Excerpts from a dataset:
_____

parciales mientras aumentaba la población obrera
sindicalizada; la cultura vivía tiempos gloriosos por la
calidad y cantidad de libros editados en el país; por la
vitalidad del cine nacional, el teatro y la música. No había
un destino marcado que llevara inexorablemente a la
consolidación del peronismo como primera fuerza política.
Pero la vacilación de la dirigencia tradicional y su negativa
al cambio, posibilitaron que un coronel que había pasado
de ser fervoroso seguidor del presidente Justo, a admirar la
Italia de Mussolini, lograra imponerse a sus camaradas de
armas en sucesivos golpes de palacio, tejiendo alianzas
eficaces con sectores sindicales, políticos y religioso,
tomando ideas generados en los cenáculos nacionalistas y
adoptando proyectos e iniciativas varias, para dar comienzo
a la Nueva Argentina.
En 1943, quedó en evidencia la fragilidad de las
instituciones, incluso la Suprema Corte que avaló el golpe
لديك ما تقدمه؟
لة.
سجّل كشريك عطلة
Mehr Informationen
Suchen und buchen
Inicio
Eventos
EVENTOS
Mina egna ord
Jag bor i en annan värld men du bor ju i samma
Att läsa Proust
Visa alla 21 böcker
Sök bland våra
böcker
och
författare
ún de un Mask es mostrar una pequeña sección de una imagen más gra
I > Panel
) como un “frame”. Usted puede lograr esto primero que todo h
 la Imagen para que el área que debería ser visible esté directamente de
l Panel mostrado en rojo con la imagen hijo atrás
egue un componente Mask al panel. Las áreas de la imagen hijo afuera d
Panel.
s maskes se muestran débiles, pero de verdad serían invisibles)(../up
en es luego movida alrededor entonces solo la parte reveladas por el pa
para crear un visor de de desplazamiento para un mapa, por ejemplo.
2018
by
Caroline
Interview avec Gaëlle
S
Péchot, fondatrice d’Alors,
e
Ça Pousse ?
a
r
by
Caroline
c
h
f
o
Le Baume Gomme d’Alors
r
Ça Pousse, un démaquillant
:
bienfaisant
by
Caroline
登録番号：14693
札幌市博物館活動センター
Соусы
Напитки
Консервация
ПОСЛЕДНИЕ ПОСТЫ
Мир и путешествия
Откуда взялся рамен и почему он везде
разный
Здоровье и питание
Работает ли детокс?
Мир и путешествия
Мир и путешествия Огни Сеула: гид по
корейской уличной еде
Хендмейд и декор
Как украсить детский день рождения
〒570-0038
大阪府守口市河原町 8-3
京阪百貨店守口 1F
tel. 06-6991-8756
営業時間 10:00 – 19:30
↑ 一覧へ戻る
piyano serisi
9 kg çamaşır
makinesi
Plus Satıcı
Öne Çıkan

_____

■ **TASK PROMPT**:
Find the line with "Mina egna ord" in the entries above. Retype it and each line after it, exactly, through the line with "primero que todo h", and stop there.

■ **ANSWER TO THE PROBLEM**:
Mina egna ord
Jag bor i en annan värld men du bor ju i samma
Att läsa Proust
Visa alla 21 böcker
Sök bland våra
böcker
och
författare
ún de un Mask es mostrar una pequeña sección de una imagen más gra
I > Panel
) como un “frame”. Usted puede lograr esto primero que todo h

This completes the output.